*** Opening of Records shown ***

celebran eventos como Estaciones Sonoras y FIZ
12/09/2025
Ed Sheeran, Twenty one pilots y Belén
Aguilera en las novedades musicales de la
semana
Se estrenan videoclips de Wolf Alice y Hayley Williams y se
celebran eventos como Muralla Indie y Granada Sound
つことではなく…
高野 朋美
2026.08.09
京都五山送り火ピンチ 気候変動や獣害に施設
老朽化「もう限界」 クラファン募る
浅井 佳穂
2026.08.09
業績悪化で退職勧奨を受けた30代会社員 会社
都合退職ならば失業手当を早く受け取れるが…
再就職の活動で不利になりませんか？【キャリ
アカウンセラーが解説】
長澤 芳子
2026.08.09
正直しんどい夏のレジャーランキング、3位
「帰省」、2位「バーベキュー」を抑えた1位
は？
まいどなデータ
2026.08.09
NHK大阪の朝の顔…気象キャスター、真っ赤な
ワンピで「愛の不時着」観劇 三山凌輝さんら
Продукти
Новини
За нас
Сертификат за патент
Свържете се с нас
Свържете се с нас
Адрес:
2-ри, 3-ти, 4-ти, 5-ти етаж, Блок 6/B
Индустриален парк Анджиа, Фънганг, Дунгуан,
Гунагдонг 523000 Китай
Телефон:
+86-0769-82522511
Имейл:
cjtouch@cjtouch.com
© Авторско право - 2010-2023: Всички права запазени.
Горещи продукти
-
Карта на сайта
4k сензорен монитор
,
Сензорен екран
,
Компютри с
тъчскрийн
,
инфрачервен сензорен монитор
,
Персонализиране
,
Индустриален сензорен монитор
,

*** Close of Records shown ***

■ Assigned task
The expected answer is an exact copy of the lines beginning at the one with "Сертификат за патент" and running to the end of the entries above.

■ Solution to the exercise
Сертификат за патент
Свържете се с нас
Свържете се с нас
Адрес:
2-ри, 3-ти, 4-ти, 5-ти етаж, Блок 6/B
Индустриален парк Анджиа, Фънганг, Дунгуан,
Гунагдонг 523000 Китай
Телефон:
+86-0769-82522511
Имейл:
cjtouch@cjtouch.com
© Авторско право - 2010-2023: Всички права запазени.
Горещи продукти
-
Карта на сайта
4k сензорен монитор
,
Сензорен екран
,
Компютри с
тъчскрийн
,
инфрачервен сензорен монитор
,
Персонализиране
,
Индустриален сензорен монитор
,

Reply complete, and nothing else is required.